## PROMPT
Locate the word "Технониколь" in the entries below, then gather every line that holds it.

(Stored items from a collection)
========================
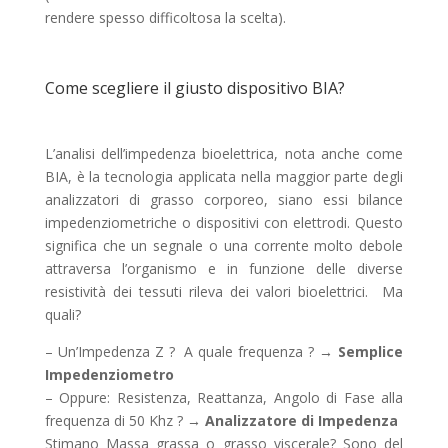
rendere spesso difficoltosa la scelta).
Come scegliere il giusto dispositivo BIA?
L’analisi dell’impedenza bioelettrica, nota anche come
BIA, è la tecnologia applicata nella maggior parte degli
analizzatori di grasso corporeo, siano essi bilance
impedenziometriche o dispositivi con elettrodi. Questo
significa che un segnale o una corrente molto debole
attraversa l’organismo e in funzione delle diverse
resistività dei tessuti rileva dei valori bioelettrici. Ma
quali?
– Un’Impedenza Z ? A quale frequenza ? →
Semplice
Impedenziometro
– Oppure: Resistenza, Reattanza, Angolo di Fase alla
frequenza di 50 Khz ? →
Analizzatore di Impedenza
Stimano Massa grassa o grasso viscerale? Sono del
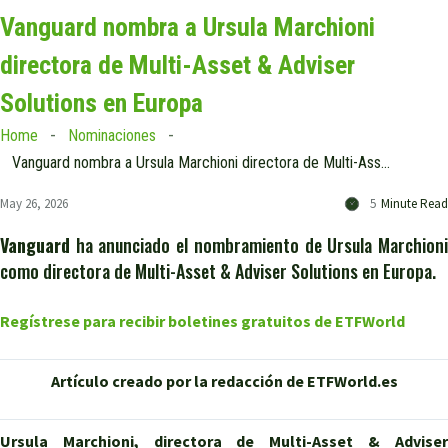
Vanguard nombra a Ursula Marchioni
directora de Multi-Asset & Adviser
Solutions en Europa
Home
Nominaciones
Vanguard nombra a Ursula Marchioni directora de Multi-Asset & Adviser Solutions en Europa
May 26, 2026
5
Minute Read
Vanguard
ha anunciado el nombramiento de Ursula Marchioni
como directora de Multi-Asset & Adviser Solutions en Europa.
Regístrese para recibir boletines gratuitos de ETFWorld
Artículo creado por la redacción de ETFWorld.es
Ursula Marchioni, directora de Multi-Asset & Adviser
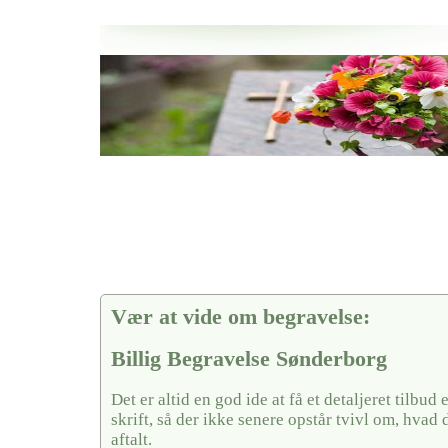
Her hos os får du altid en god afslutning når det gælder
Billig Begravelse Sønderborg
vi hjælper i alle faser af begravelsel
Vær at vide om begravelse:
Billig Begravelse Sønderborg
Det er altid en god ide at få et detaljeret tilbud 
skrift, så der ikke senere opstår tvivl om, hvad 
aftalt.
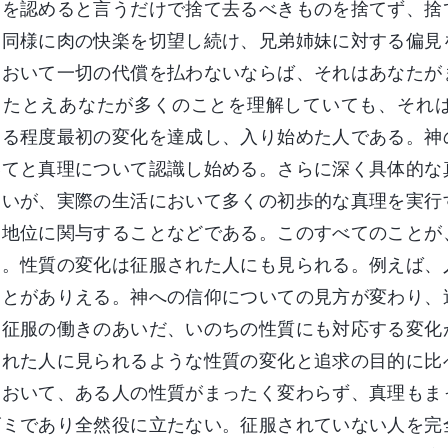
とを認めると言うだけで捨て去るべきものを捨てず、捨
と同様に肉の快楽を切望し続け、兄弟姉妹に対する偏見
において一切の代償を払わないならば、それはあなたが
、たとえあなたが多くのことを理解していても、それ
ある程度最初の変化を達成し、入り始めた人である。神
いてと真理について認識し始める。さらに深く具体的な
ないが、実際の生活において多くの初歩的な真理を実行
な地位に関与することなどである。このすべてのことが
る。性質の変化は征服された人にも見られる。例えば、
ことがありえる。神への信仰についての見方が変わり、
。征服の働きのあいだ、いのちの性質にも対応する変化
された人に見られるような性質の変化と追求の目的に比
において、ある人の性質がまったく変わらず、真理もま
ゴミであり全然役に立たない。征服されていない人を完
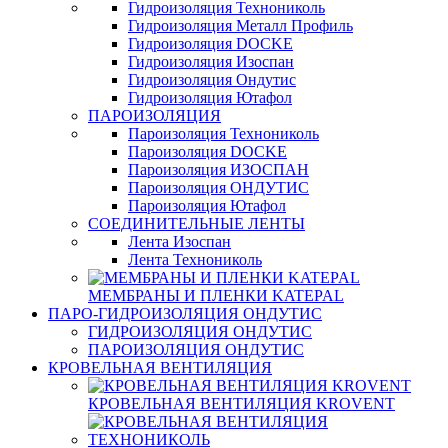
Гидроизоляция Технониколь
Гидроизоляция Металл Профиль
Гидроизоляция DOCKE
Гидроизоляция Изоспан
Гидроизоляция Ондутис
Гидроизоляция Ютафол
ПАРОИЗОЛЯЦИЯ
Пароизоляция Технониколь
Пароизоляция DOCKE
Пароизоляция ИЗОСПАН
Пароизоляция ОНДУТИС
Пароизоляция Ютафол
СОЕДИНИТЕЛЬНЫЕ ЛЕНТЫ
Лента Изоспан
Лента Технониколь
МЕМБРАНЫ И ПЛЕНКИ KATEPAL
ПАРО-ГИДРОИЗОЛЯЦИЯ ОНДУТИС
ГИДРОИЗОЛЯЦИЯ ОНДУТИС
ПАРОИЗОЛЯЦИЯ ОНДУТИС
КРОВЕЛЬНАЯ ВЕНТИЛЯЦИЯ
КРОВЕЛЬНАЯ ВЕНТИЛЯЦИЯ KROVENT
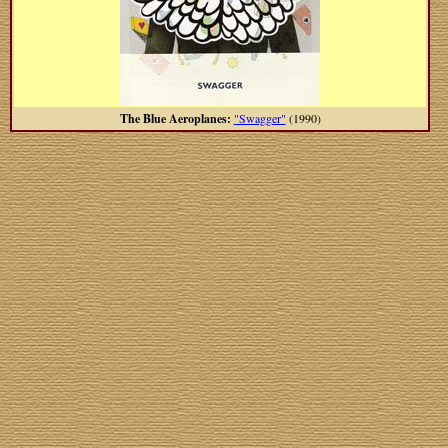
The Blue Aeroplanes:
"Swagger"
(1990)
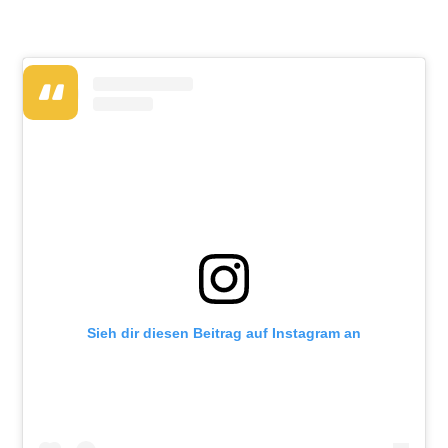
Sieh dir diesen Beitrag auf Instagram an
========================
## RESULT BELOW
Гидроизоляция Технониколь
Пароизоляция Технониколь
Лента Технониколь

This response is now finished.